• _What to produce_
Print each line of the listing once more, precisely as given.

• _Records supplied_

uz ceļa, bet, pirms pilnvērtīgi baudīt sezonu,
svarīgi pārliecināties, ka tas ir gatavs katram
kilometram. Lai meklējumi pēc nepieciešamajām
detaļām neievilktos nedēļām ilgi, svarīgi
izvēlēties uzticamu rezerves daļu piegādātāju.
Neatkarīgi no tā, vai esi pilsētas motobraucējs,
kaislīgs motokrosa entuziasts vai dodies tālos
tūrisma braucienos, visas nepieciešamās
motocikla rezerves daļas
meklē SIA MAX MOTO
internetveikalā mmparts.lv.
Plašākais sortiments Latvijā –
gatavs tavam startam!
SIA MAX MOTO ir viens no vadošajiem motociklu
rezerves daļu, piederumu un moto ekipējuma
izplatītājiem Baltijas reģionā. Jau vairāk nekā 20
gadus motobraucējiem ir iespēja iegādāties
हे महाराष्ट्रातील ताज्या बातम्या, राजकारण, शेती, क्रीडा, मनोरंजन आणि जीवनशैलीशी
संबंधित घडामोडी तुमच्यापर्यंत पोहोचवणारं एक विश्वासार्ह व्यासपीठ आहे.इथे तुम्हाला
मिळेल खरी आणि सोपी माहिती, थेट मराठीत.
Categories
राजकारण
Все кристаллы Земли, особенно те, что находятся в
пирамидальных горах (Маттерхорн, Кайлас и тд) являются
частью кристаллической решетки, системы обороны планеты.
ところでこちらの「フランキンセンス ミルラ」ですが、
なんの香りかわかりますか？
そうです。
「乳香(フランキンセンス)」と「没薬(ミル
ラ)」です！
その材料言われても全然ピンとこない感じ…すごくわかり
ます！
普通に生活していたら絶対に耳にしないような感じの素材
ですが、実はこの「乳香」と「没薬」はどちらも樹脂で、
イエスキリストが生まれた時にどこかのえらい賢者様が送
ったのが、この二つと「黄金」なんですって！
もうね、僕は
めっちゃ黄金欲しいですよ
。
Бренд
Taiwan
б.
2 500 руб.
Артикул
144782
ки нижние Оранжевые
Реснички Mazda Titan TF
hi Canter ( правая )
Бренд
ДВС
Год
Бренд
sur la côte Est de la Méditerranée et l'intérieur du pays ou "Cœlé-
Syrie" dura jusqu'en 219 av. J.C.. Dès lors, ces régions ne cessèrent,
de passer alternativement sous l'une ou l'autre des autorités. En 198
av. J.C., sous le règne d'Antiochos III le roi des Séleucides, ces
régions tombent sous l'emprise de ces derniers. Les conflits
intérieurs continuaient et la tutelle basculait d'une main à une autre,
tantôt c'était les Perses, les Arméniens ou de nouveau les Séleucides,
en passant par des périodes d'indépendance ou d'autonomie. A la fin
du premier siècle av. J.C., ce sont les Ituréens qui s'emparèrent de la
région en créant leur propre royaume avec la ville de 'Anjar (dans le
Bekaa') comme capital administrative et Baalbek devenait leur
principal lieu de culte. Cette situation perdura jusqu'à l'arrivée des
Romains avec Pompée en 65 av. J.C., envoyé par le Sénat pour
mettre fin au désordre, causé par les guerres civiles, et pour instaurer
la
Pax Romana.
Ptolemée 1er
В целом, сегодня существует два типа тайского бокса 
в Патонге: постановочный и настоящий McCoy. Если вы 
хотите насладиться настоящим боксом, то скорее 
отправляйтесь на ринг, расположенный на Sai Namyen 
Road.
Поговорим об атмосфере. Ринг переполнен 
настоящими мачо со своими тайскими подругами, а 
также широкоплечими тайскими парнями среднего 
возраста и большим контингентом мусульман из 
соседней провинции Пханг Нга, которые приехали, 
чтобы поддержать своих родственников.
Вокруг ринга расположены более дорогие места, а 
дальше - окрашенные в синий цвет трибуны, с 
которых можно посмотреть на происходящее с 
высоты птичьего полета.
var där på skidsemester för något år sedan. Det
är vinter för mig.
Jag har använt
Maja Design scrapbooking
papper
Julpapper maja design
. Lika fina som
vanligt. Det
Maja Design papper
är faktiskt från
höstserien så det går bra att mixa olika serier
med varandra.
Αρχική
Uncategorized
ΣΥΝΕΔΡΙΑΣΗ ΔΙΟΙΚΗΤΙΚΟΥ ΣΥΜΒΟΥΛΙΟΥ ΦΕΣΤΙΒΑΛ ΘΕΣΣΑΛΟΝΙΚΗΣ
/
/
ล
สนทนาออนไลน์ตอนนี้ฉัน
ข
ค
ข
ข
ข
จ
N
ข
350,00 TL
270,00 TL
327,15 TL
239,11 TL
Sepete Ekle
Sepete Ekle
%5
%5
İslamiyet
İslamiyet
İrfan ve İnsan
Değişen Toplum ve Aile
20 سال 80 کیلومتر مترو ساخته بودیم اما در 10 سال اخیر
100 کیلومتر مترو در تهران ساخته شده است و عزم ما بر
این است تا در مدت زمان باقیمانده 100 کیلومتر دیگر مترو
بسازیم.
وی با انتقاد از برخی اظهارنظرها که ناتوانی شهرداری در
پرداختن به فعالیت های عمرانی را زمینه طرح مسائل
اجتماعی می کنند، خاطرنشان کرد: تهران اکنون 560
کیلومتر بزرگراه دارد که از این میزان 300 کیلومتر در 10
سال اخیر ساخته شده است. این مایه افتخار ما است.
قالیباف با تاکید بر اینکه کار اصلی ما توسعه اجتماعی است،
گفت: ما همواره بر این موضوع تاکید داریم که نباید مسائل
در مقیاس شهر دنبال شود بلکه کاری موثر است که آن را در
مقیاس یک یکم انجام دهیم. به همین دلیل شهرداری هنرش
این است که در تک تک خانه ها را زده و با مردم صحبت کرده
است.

• _Answer box_
uz ceļa, bet, pirms pilnvērtīgi baudīt sezonu,
svarīgi pārliecināties, ka tas ir gatavs katram
kilometram. Lai meklējumi pēc nepieciešamajām
detaļām neievilktos nedēļām ilgi, svarīgi
izvēlēties uzticamu rezerves daļu piegādātāju.
Neatkarīgi no tā, vai esi pilsētas motobraucējs,
kaislīgs motokrosa entuziasts vai dodies tālos
tūrisma braucienos, visas nepieciešamās
motocikla rezerves daļas
meklē SIA MAX MOTO
internetveikalā mmparts.lv.
Plašākais sortiments Latvijā –
gatavs tavam startam!
SIA MAX MOTO ir viens no vadošajiem motociklu
rezerves daļu, piederumu un moto ekipējuma
izplatītājiem Baltijas reģionā. Jau vairāk nekā 20
gadus motobraucējiem ir iespēja iegādāties
हे महाराष्ट्रातील ताज्या बातम्या, राजकारण, शेती, क्रीडा, मनोरंजन आणि जीवनशैलीशी
संबंधित घडामोडी तुमच्यापर्यंत पोहोचवणारं एक विश्वासार्ह व्यासपीठ आहे.इथे तुम्हाला
मिळेल खरी आणि सोपी माहिती, थेट मराठीत.
Categories
राजकारण
Все кристаллы Земли, особенно те, что находятся в
пирамидальных горах (Маттерхорн, Кайлас и тд) являются
частью кристаллической решетки, системы обороны планеты.
ところでこちらの「フランキンセンス ミルラ」ですが、
なんの香りかわかりますか？
そうです。
「乳香(フランキンセンス)」と「没薬(ミル
ラ)」です！
その材料言われても全然ピンとこない感じ…すごくわかり
ます！
普通に生活していたら絶対に耳にしないような感じの素材
ですが、実はこの「乳香」と「没薬」はどちらも樹脂で、
イエスキリストが生まれた時にどこかのえらい賢者様が送
ったのが、この二つと「黄金」なんですって！
もうね、僕は
めっちゃ黄金欲しいですよ
。
Бренд
Taiwan
б.
2 500 руб.
Артикул
144782
ки нижние Оранжевые
Реснички Mazda Titan TF
hi Canter ( правая )
Бренд
ДВС
Год
Бренд
sur la côte Est de la Méditerranée et l'intérieur du pays ou "Cœlé-
Syrie" dura jusqu'en 219 av. J.C.. Dès lors, ces régions ne cessèrent,
de passer alternativement sous l'une ou l'autre des autorités. En 198
av. J.C., sous le règne d'Antiochos III le roi des Séleucides, ces
régions tombent sous l'emprise de ces derniers. Les conflits
intérieurs continuaient et la tutelle basculait d'une main à une autre,
tantôt c'était les Perses, les Arméniens ou de nouveau les Séleucides,
en passant par des périodes d'indépendance ou d'autonomie. A la fin
du premier siècle av. J.C., ce sont les Ituréens qui s'emparèrent de la
région en créant leur propre royaume avec la ville de 'Anjar (dans le
Bekaa') comme capital administrative et Baalbek devenait leur
principal lieu de culte. Cette situation perdura jusqu'à l'arrivée des
Romains avec Pompée en 65 av. J.C., envoyé par le Sénat pour
mettre fin au désordre, causé par les guerres civiles, et pour instaurer
la
Pax Romana.
Ptolemée 1er
В целом, сегодня существует два типа тайского бокса 
в Патонге: постановочный и настоящий McCoy. Если вы 
хотите насладиться настоящим боксом, то скорее 
отправляйтесь на ринг, расположенный на Sai Namyen 
Road.
Поговорим об атмосфере. Ринг переполнен 
настоящими мачо со своими тайскими подругами, а 
также широкоплечими тайскими парнями среднего 
возраста и большим контингентом мусульман из 
соседней провинции Пханг Нга, которые приехали, 
чтобы поддержать своих родственников.
Вокруг ринга расположены более дорогие места, а 
дальше - окрашенные в синий цвет трибуны, с 
которых можно посмотреть на происходящее с 
высоты птичьего полета.
var där på skidsemester för något år sedan. Det
är vinter för mig.
Jag har använt
Maja Design scrapbooking
papper
Julpapper maja design
. Lika fina som
vanligt. Det
Maja Design papper
är faktiskt från
höstserien så det går bra att mixa olika serier
med varandra.
Αρχική
Uncategorized
ΣΥΝΕΔΡΙΑΣΗ ΔΙΟΙΚΗΤΙΚΟΥ ΣΥΜΒΟΥΛΙΟΥ ΦΕΣΤΙΒΑΛ ΘΕΣΣΑΛΟΝΙΚΗΣ
/
/
ล
สนทนาออนไลน์ตอนนี้ฉัน
ข
ค
ข
ข
ข
จ
N
ข
350,00 TL
270,00 TL
327,15 TL
239,11 TL
Sepete Ekle
Sepete Ekle
%5
%5
İslamiyet
İslamiyet
İrfan ve İnsan
Değişen Toplum ve Aile
20 سال 80 کیلومتر مترو ساخته بودیم اما در 10 سال اخیر
100 کیلومتر مترو در تهران ساخته شده است و عزم ما بر
این است تا در مدت زمان باقیمانده 100 کیلومتر دیگر مترو
بسازیم.
وی با انتقاد از برخی اظهارنظرها که ناتوانی شهرداری در
پرداختن به فعالیت های عمرانی را زمینه طرح مسائل
اجتماعی می کنند، خاطرنشان کرد: تهران اکنون 560
کیلومتر بزرگراه دارد که از این میزان 300 کیلومتر در 10
سال اخیر ساخته شده است. این مایه افتخار ما است.
قالیباف با تاکید بر اینکه کار اصلی ما توسعه اجتماعی است،
گفت: ما همواره بر این موضوع تاکید داریم که نباید مسائل
در مقیاس شهر دنبال شود بلکه کاری موثر است که آن را در
مقیاس یک یکم انجام دهیم. به همین دلیل شهرداری هنرش
این است که در تک تک خانه ها را زده و با مردم صحبت کرده
است.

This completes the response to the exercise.